Work order ▸ Below are the records; collect from them each line containing the string "quality".

Page-level text extractions ▸

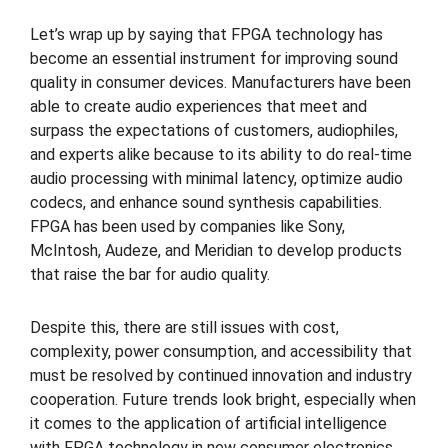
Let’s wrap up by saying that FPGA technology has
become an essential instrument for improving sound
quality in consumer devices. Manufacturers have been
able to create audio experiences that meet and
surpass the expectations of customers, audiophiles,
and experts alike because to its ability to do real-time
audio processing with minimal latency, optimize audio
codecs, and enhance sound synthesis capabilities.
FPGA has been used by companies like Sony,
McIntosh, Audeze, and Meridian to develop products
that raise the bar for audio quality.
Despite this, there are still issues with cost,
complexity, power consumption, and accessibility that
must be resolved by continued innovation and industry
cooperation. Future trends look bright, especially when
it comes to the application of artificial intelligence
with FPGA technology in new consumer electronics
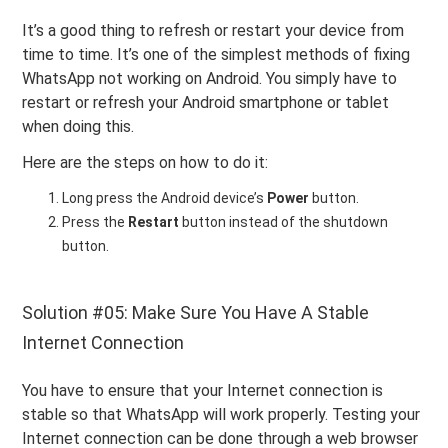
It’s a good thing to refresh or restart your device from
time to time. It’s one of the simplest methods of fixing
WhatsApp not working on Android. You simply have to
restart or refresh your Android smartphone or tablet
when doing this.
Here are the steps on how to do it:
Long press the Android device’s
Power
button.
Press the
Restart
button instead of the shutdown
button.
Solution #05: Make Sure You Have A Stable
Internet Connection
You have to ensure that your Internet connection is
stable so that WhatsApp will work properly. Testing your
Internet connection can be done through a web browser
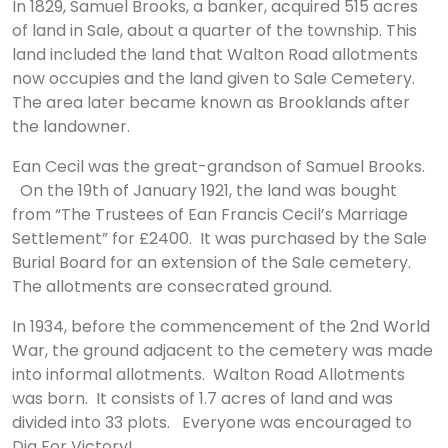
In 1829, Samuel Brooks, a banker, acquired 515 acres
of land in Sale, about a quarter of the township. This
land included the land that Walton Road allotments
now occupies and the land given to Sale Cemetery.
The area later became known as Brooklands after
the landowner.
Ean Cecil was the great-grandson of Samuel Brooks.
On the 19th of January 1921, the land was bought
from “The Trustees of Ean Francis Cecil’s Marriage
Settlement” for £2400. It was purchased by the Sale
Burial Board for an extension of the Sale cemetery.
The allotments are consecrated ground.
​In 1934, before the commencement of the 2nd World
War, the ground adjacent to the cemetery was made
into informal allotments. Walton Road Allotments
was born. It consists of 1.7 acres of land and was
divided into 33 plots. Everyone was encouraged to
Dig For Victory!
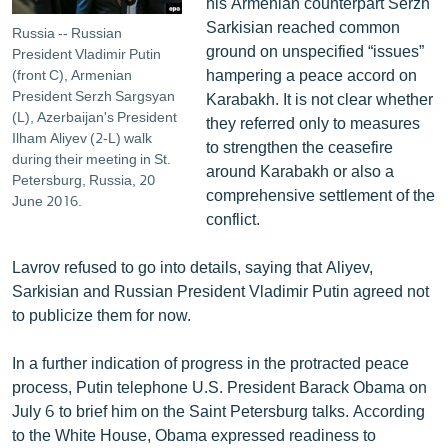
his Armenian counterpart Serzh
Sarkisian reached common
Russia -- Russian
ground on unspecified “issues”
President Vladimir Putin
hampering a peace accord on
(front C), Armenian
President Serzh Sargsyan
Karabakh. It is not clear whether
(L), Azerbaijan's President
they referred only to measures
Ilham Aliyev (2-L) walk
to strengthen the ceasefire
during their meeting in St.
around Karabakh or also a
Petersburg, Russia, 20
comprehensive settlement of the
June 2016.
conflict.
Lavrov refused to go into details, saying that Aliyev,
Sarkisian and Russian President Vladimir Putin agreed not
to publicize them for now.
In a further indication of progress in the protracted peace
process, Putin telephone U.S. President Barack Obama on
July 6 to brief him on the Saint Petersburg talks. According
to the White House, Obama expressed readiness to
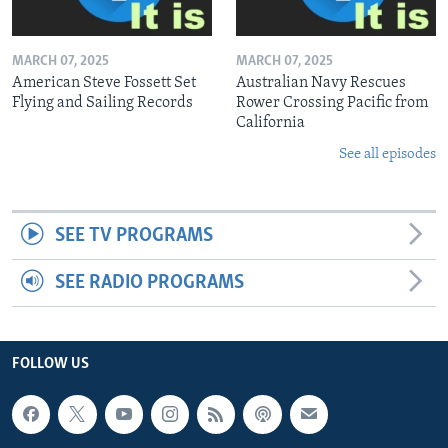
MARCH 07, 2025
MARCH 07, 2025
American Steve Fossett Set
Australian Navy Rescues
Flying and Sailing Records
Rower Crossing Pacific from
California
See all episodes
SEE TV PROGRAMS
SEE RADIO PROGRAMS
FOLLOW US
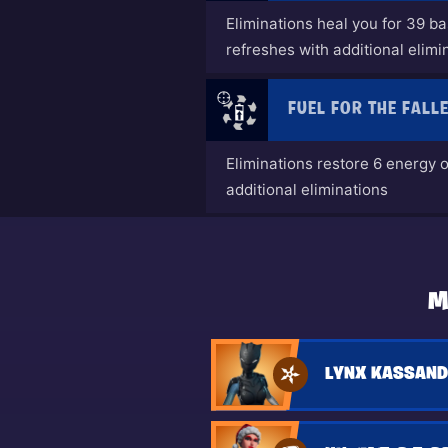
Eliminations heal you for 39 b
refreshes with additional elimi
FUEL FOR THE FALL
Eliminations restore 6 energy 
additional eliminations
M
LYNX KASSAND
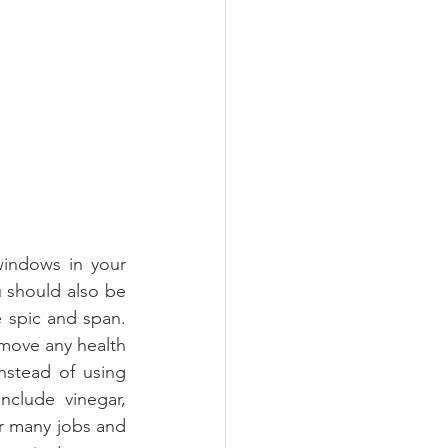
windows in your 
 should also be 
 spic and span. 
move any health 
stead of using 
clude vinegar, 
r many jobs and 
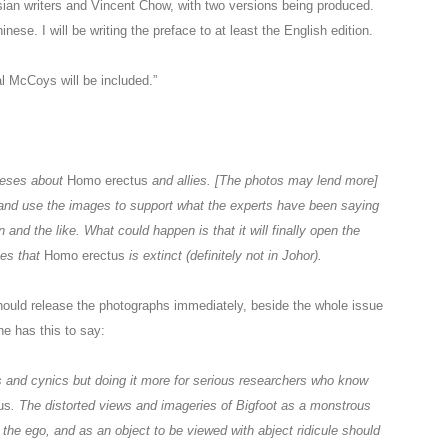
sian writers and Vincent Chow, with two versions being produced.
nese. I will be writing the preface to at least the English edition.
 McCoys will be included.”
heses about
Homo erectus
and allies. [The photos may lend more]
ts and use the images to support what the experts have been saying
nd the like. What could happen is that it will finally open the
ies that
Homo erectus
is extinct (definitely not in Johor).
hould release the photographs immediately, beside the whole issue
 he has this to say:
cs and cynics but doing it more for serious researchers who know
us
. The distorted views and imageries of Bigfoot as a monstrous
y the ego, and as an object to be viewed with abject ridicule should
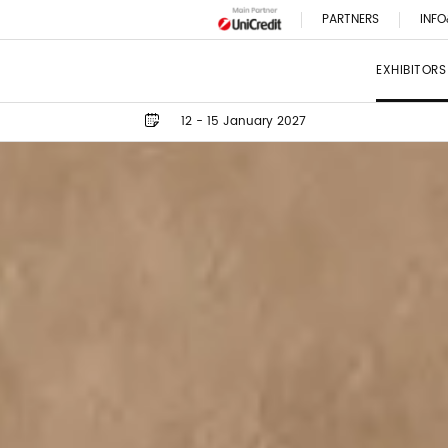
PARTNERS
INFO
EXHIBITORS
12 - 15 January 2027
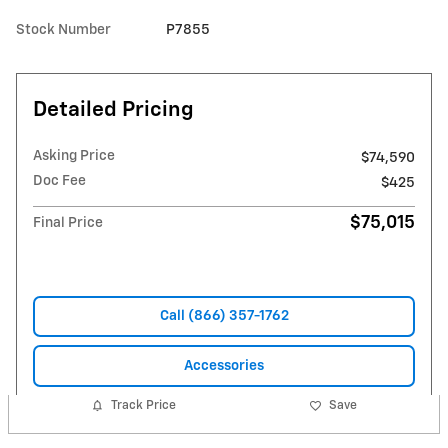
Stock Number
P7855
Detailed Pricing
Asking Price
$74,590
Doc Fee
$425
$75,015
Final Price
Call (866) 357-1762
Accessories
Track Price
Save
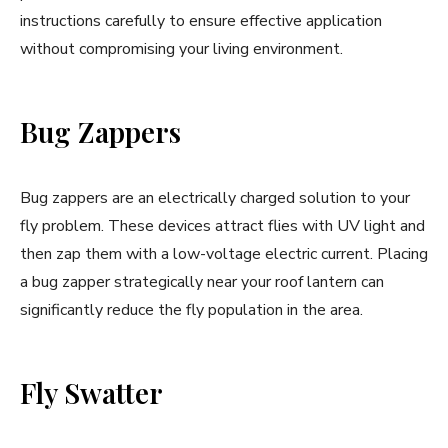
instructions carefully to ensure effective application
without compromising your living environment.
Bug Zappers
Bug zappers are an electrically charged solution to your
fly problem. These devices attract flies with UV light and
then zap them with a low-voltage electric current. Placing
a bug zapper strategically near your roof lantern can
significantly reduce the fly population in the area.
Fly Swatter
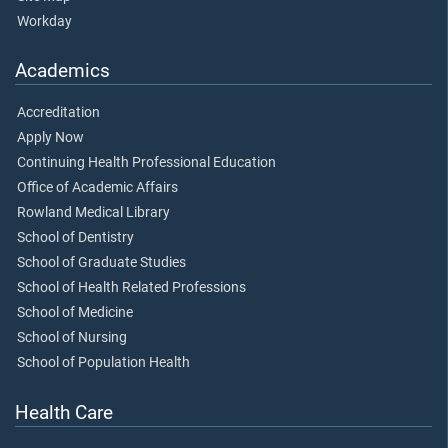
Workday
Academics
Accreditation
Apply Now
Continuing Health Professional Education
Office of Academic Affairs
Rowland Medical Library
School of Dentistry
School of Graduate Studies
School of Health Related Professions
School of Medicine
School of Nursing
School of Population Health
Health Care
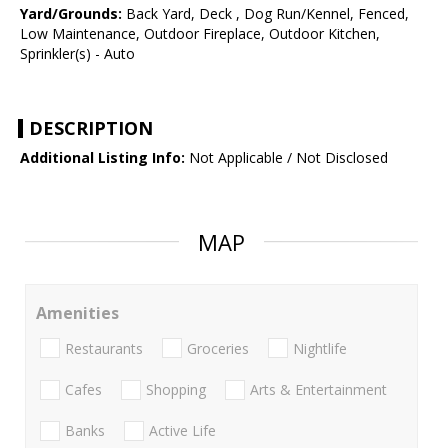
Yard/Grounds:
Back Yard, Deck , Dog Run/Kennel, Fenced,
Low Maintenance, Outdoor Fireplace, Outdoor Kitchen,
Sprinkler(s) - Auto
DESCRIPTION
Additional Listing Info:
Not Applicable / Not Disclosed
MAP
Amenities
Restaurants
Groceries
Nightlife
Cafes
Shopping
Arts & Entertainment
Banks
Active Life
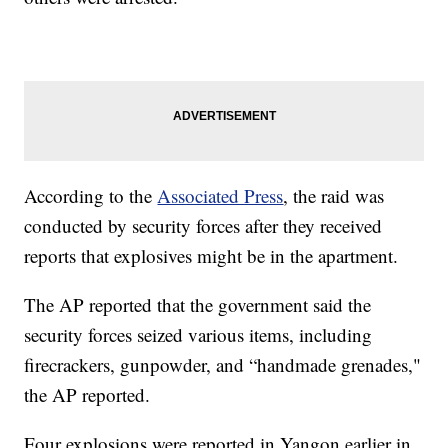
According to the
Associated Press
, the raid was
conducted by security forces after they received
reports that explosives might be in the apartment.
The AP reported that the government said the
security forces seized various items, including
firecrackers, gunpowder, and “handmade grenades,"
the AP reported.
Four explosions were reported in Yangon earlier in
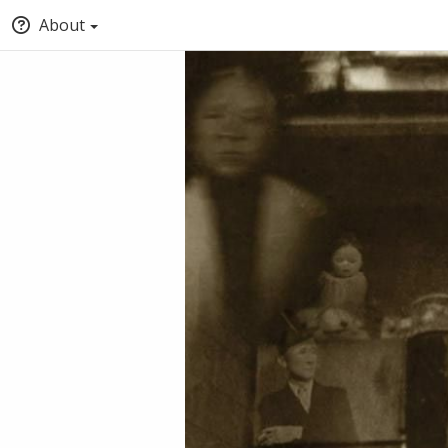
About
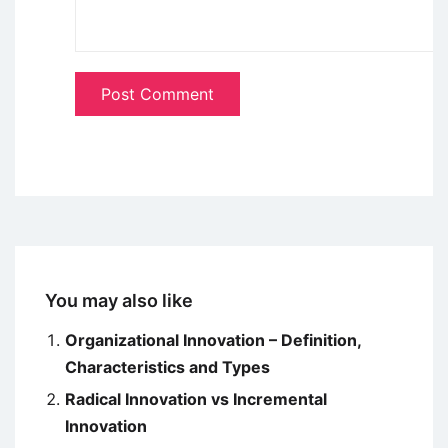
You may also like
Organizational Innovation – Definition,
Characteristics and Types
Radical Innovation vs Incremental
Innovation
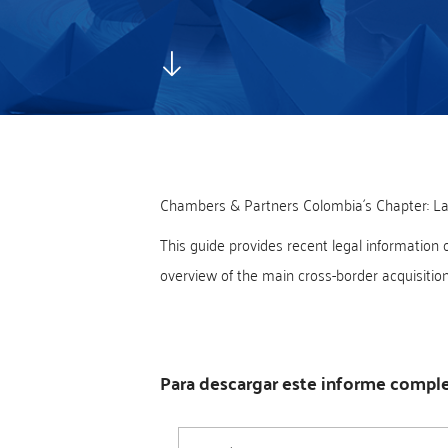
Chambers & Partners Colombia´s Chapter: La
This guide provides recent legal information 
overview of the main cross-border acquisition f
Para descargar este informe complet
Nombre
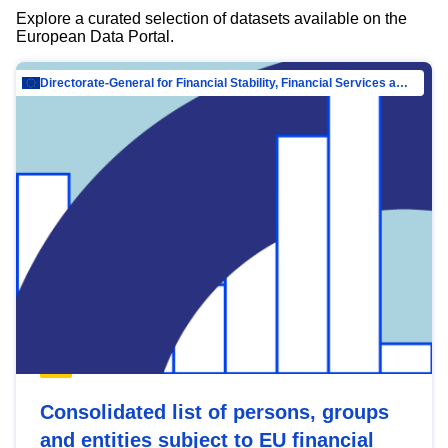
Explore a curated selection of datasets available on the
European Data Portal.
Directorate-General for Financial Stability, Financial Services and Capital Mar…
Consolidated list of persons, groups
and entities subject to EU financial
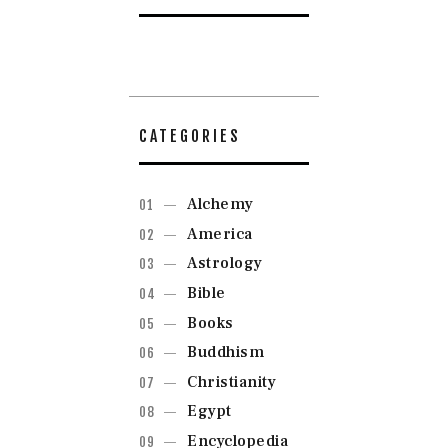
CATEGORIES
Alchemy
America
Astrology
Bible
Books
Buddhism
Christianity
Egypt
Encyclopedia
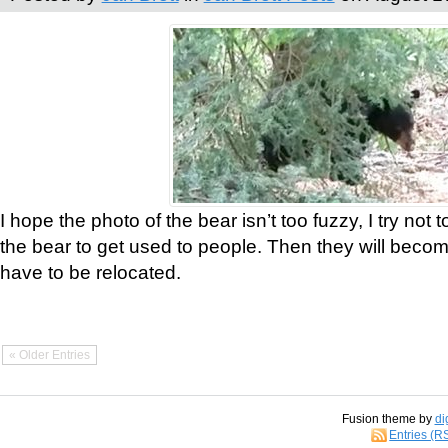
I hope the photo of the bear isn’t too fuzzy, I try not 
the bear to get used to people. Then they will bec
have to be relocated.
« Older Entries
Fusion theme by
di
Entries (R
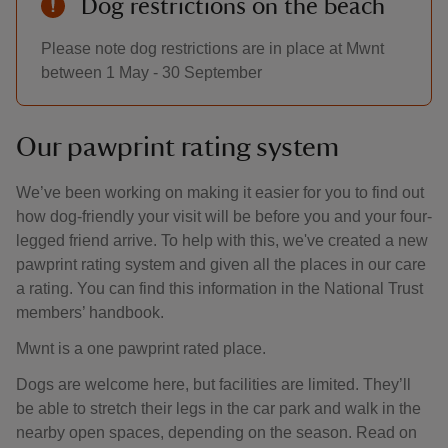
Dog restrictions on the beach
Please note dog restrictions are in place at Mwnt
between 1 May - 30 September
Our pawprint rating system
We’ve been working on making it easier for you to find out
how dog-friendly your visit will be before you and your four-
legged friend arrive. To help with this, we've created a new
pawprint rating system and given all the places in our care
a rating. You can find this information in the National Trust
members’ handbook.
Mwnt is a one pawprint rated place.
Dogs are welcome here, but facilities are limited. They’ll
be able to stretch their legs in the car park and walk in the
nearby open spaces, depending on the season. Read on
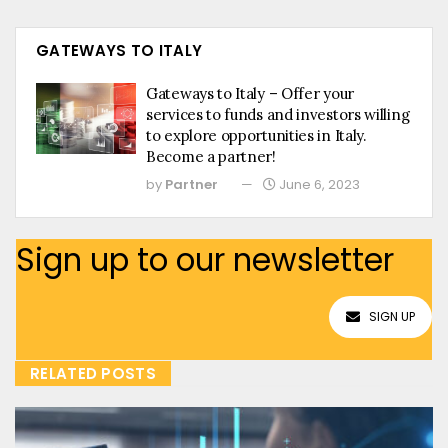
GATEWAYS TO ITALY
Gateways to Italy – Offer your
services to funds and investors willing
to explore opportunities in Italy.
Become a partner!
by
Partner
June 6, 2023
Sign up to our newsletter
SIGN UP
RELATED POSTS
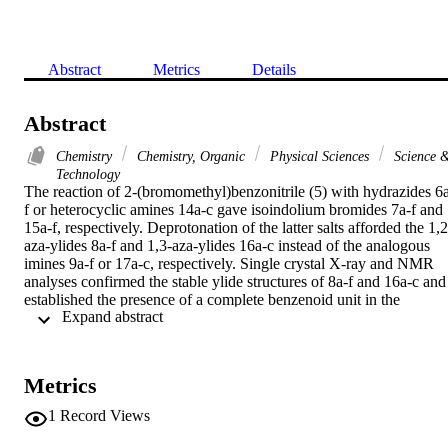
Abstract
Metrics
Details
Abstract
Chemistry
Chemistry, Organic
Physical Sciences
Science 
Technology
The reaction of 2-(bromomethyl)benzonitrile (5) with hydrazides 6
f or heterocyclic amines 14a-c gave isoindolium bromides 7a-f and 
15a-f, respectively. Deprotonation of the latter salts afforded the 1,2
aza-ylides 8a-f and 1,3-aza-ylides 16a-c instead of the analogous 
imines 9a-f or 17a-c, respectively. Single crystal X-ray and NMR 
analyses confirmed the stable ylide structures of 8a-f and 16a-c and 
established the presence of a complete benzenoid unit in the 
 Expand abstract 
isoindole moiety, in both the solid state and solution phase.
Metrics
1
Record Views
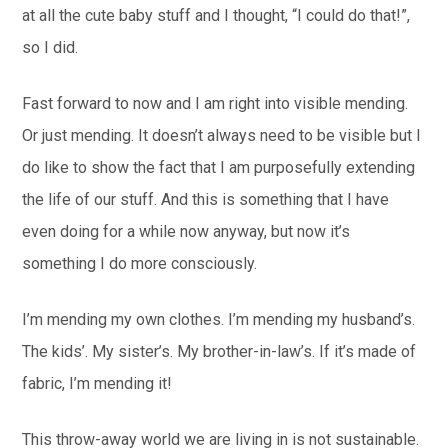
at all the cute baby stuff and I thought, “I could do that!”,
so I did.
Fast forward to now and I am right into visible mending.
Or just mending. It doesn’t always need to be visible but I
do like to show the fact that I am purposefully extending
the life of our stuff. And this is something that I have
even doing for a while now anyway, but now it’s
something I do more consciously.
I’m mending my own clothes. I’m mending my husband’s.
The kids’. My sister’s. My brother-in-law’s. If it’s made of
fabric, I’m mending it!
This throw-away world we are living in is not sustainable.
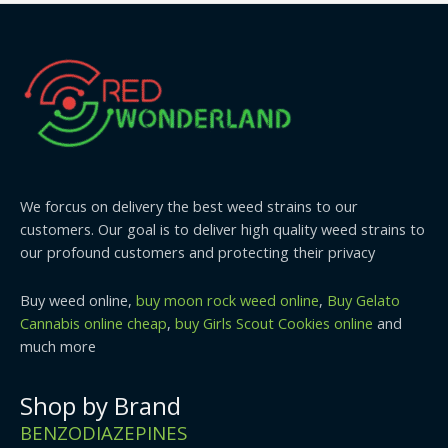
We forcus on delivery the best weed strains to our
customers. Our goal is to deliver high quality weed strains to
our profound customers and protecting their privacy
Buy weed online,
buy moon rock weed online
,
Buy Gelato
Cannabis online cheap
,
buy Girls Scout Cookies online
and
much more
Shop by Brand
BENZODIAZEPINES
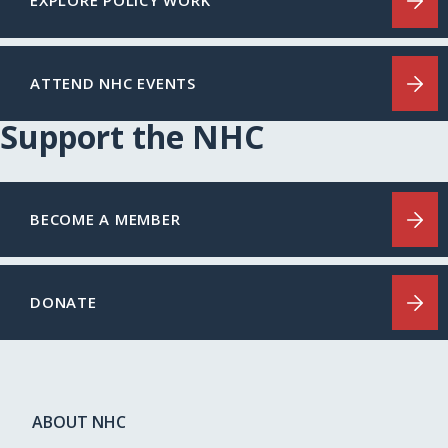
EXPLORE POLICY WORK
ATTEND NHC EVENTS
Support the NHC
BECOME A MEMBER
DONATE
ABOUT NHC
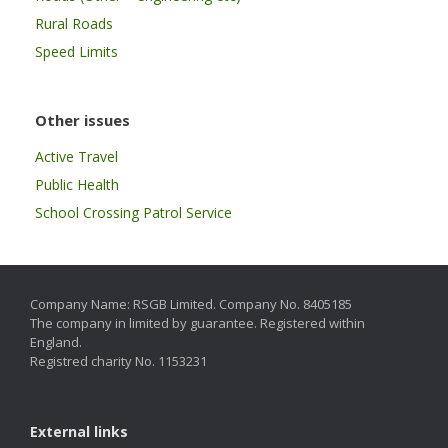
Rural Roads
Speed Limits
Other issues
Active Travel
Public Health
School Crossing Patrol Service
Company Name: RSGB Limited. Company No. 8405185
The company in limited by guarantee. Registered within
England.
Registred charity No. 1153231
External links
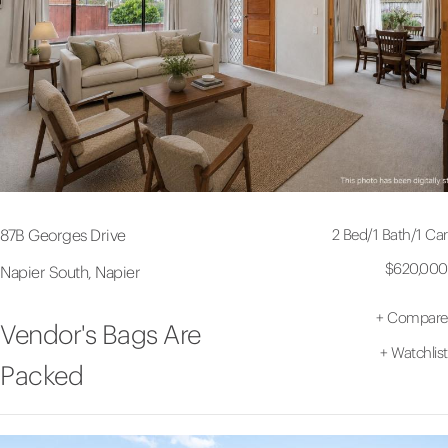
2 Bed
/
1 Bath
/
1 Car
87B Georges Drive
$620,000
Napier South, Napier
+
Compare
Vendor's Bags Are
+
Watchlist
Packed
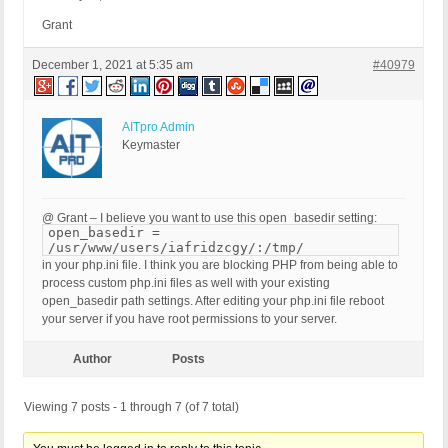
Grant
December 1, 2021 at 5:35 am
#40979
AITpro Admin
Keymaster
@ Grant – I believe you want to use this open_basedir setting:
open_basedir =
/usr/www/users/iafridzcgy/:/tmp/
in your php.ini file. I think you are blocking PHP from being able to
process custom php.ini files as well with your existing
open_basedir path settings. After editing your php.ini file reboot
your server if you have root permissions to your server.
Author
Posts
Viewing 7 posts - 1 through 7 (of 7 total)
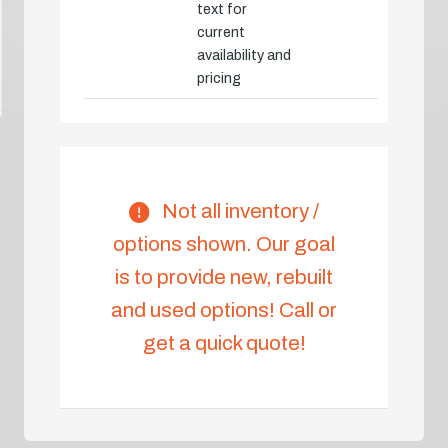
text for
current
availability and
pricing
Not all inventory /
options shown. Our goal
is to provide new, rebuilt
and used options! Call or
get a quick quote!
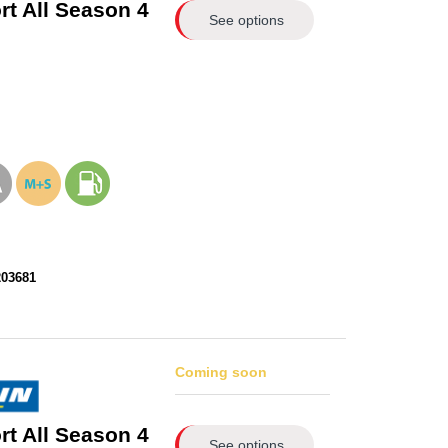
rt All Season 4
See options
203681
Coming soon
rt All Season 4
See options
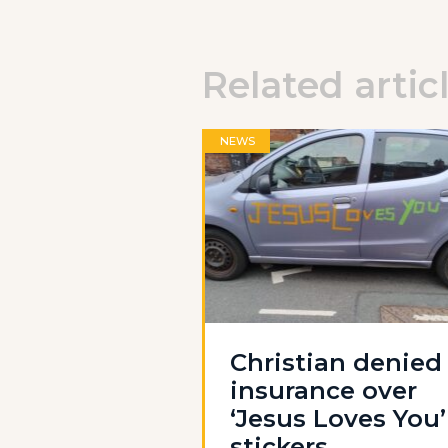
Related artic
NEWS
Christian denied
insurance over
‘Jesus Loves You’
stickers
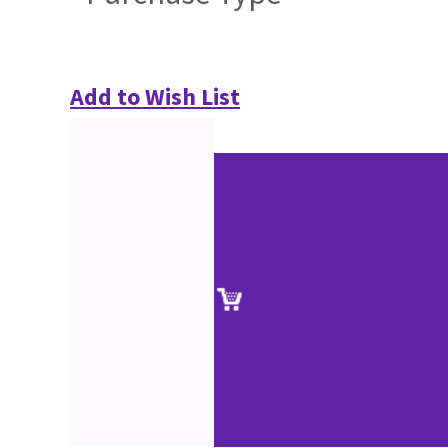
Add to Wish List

Expected answer ▸
quality in consumer devices. Manufacturers have been
that raise the bar for audio quality.
customers. Our goal is to deliver high quality weed strains to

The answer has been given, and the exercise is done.